The Expression of Two Discrete Procancer Secretomes Is Associated with Lung Cancer Depending on FEV₁pp

The stroma can support or oppose tumor progression and/or initiation through secretion of key factors. Such secretory programs could be activated upon interaction with the tumor (i.e., tumor induced) or activated in the absence of any tumor (i.e., tumor naive). The latter would have the potential to affect tumor initiation and possibly tumor progression, whereas the former has a role only in tumor progression. To determine whether the identified stromal expression programs included a procancer secretome, we identified two tumor-naive procancer secretomes (which promote tumor initiation in mouse models and were identified in PTEN null fibroblasts, largely depending on ETS2 (5), and senescent fibroblasts (6) [hereafter referred to as the ETS2 and senescence secretomes, respectively]), and two tumor-induced secretomes from cancer-associated fibroblasts (CAFs) (37, 38). These secretomes were largely distinct (Figure 5A). Whereas the senescence-associated secretome was shifted toward positive coefficients for the CFI (for total mRNA levels with a trend for translational efficiency; Figure 5B), the ETS2 secretome was shifted toward negative coefficients (via changes in translational efficiency only; Figure 5B). In contrast to these tumor-naive secretomes, the CAF secretomes were not selectively regulated (Figure E8). These results are consistent with the noncancerous lung stroma acquiring two distinct procancer secretory states, as reflected by activation in a tumor-naive fashion of a senescence secretome in subjects with normal or mildly reduced FEV₁pp, and an ETS2 secretome in subjects with severe airflow obstruction.
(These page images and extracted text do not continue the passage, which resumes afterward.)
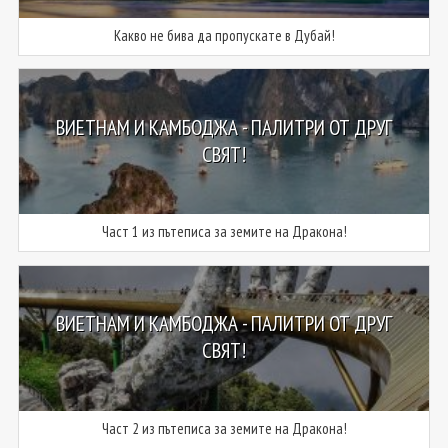
Какво не бива да пропускате в Дубай!
ВИЕТНАМ И КАМБОДЖА - ПАЛИТРИ ОТ ДРУГ
СВЯТ!
Част 1 из пътеписа за земите на Дракона!
ВИЕТНАМ И КАМБОДЖА - ПАЛИТРИ ОТ ДРУГ
СВЯТ!
Част 2 из пътеписа за земите на Дракона!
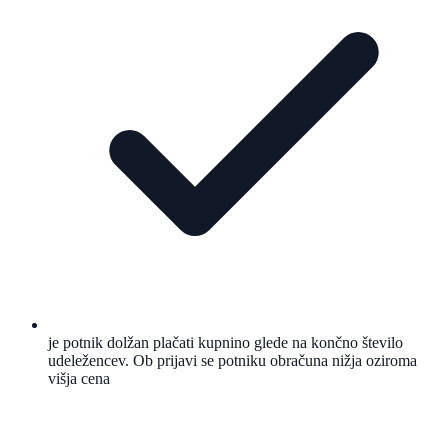
je potnik dolžan plačati kupnino glede na končno število
udeležencev. Ob prijavi se potniku obračuna nižja oziroma
višja cena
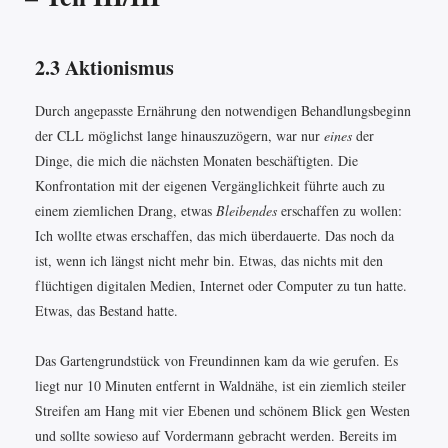
2.3 Aktionismus
Durch angepasste Ernährung den notwendigen Behandlungsbeginn
der CLL möglichst lange hinauszuzögern, war nur
eines
der
Dinge, die mich die nächsten Monaten beschäftigten. Die
Konfrontation mit der eigenen Vergänglichkeit führte auch zu
einem ziemlichen Drang, etwas
Bleibendes
erschaffen zu wollen:
Ich wollte etwas erschaffen, das mich überdauerte. Das noch da
ist, wenn ich längst nicht mehr bin. Etwas, das nichts mit den
flüchtigen digitalen Medien, Internet oder Computer zu tun hatte.
Etwas, das Bestand hatte.
Das Gartengrundstück von Freundinnen kam da wie gerufen. Es
liegt nur 10 Minuten entfernt in Waldnähe, ist ein ziemlich steiler
Streifen am Hang mit vier Ebenen und schönem Blick gen Westen
und sollte sowieso auf Vordermann gebracht werden. Bereits im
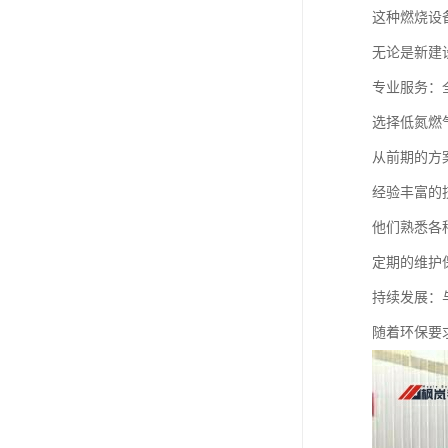
这种燃烧设
无论是新建
专业服务：
选择低氮燃
从前期的方
经验丰富的
他们熟悉各
定期的维护
持续发展：
随着环保要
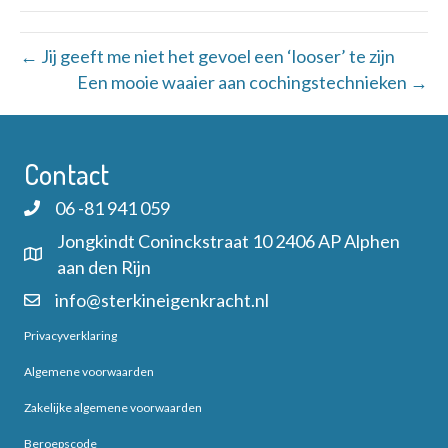
← Jij geeft me niet het gevoel een ‘looser’ te zijn
Een mooie waaier aan cochingstechnieken →
Contact
06 -81 941 059
Jongkindt Coninckstraat 10 2406 AP Alphen
aan den Rijn
info@sterkineigenkracht.nl
Privacyverklaring
Algemene voorwaarden
Zakelijke algemene voorwaarden
Beroepscode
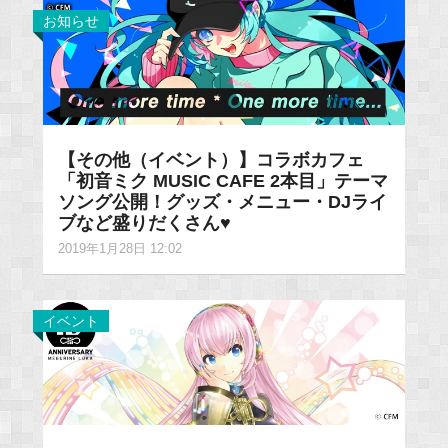
お知らせ
【その他（イベント）】コラボカフェ
「初音ミク MUSIC CAFE 2本目」テーマ
ソング公開！グッズ・メニュー・DJライ
ブなど盛りだくさん♥
2019年1月28日 12:02
イベント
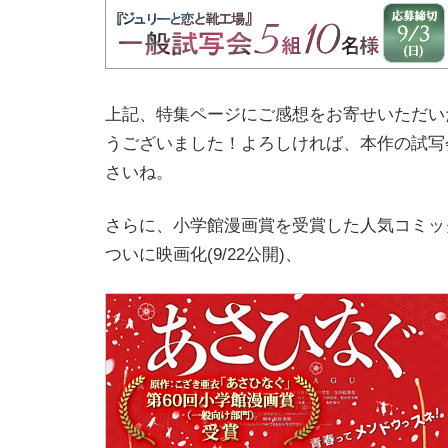
上記、特集ページにご感想をお寄せいただい
うございました！よろしければ、本作の試写
さいね。
さらに、小学館漫画賞を受賞した人気コミッ
ついに映画化(9/22公開)、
Figure 5. — Distinct activation of procancer secretomes in cancer-adjacent stroma depending on FEV₁pp. (A) Venn diagram comparing two tumor-naive procancer secretomes (senescence and ETS2 secretomes) with two secretomes from CAFs. (B) Same analysis as in Figure 4B on coefficients for the CFI as quantified from total mRNA data and translational efficiency (n = 32). The senescence and ETS2 secretomes were evaluated. Data points corresponding to IL-6 and BMP1 are indicated. CAF = cancer-associated fibroblast; CFI = cancer status–FEV₁pp interaction; FEV₁pp = FEV₁ percent of the predicted value.
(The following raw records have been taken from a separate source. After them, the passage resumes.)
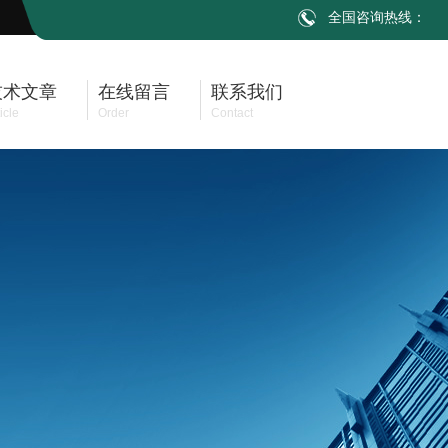
全国咨询热线：
技术文章
在线留言
联系我们
icle
Order
Contact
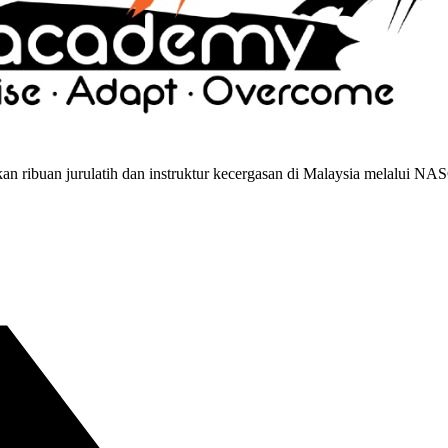
 ribuan jurulatih dan instruktur kecergasan di Malaysia melalui NA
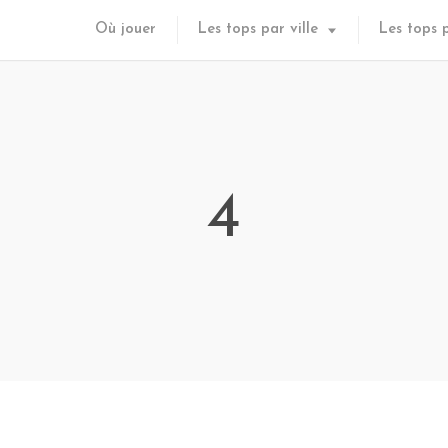
Où jouer
Les tops par ville
Les tops 
4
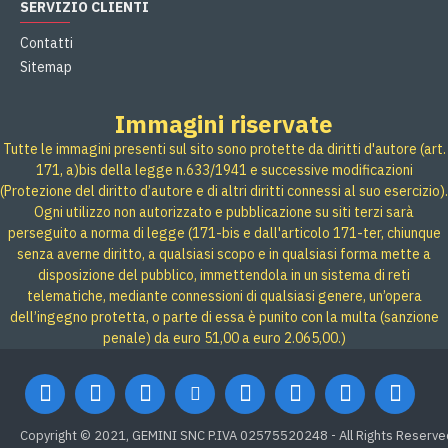
SERVIZIO CLIENTI
Contatti
Sitemap
Immagini riservate
Tutte le immagini presenti sul sito sono protette da diritti d'autore (art.
171, a)bis della legge n.633/1941 e successive modificazioni
(Protezione del diritto d’autore e di altri diritti connessi al suo esercizio).
Ogni utilizzo non autorizzato e pubblicazione su siti terzi sarà
perseguito a norma di legge (171-bis e dall'articolo 171-ter, chiunque
senza averne diritto, a qualsiasi scopo e in qualsiasi forma mette a
disposizione del pubblico, immettendola in un sistema di reti
telematiche, mediante connessioni di qualsiasi genere, un’opera
dell’ingegno protetta, o parte di essa è punito con la multa (sanzione
penale) da euro 51,00 a euro 2.065,00.)
Copyright © 2021, GEMINI SNC P.IVA 02575520248 - All Rights Reserve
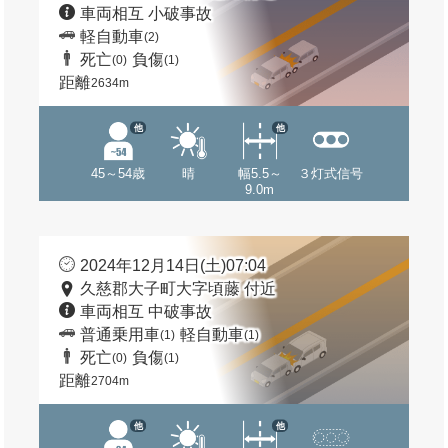
車両相互 小破事故
軽自動車
(2)
死亡
負傷
(0)
(1)
距離
2634m
他
他
45～54歳
晴
幅5.5～
３灯式信号
9.0m
2024年12月14日(土)07:04
久慈郡大子町大字頃藤 付近
車両相互 中破事故
普通乗用車
軽自動車
(1)
(1)
死亡
負傷
(0)
(1)
距離
2704m
他
他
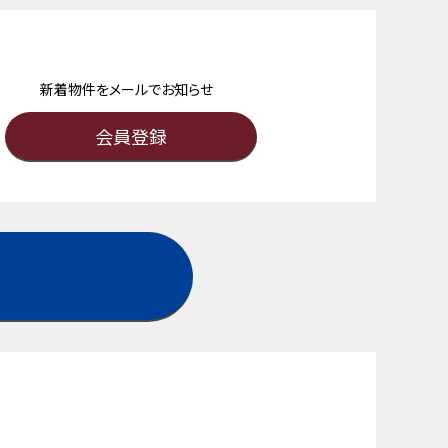
新着物件をメールでお知らせ
会員登録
Stromal Fibroblasts Express Factors from Procancer Secretomes

The two secretomes identified above were originally defined in studies of fibroblasts (4–6). This implies that lung fibroblasts establish a procancer microenvironment that favors cancer initiation in noncancerous lung stroma. To assess this, we selected IL-6, a constituent of the senescence secretome (Figure 5B), and BMP1, a constituent of the ETS2 secretome (Figure 5B), for in situ immunofluorescence studies of human lung tissue. We also stained for α-SMA as a marker of activated myofibroblasts (38). In cancer-adjacent stroma from patients with mild airflow obstruction, a subset of α-SMA⁺ cells also expressed IL-6 (Figure 6A). Similarly, BMP1 was expressed by a subset of α-SMA⁺ cells in the stroma of cancer patients with severe obstruction (Figure 6B). Thus, factors from the procancer secretomes are present in human lung tissue and originate from activated myofibroblasts.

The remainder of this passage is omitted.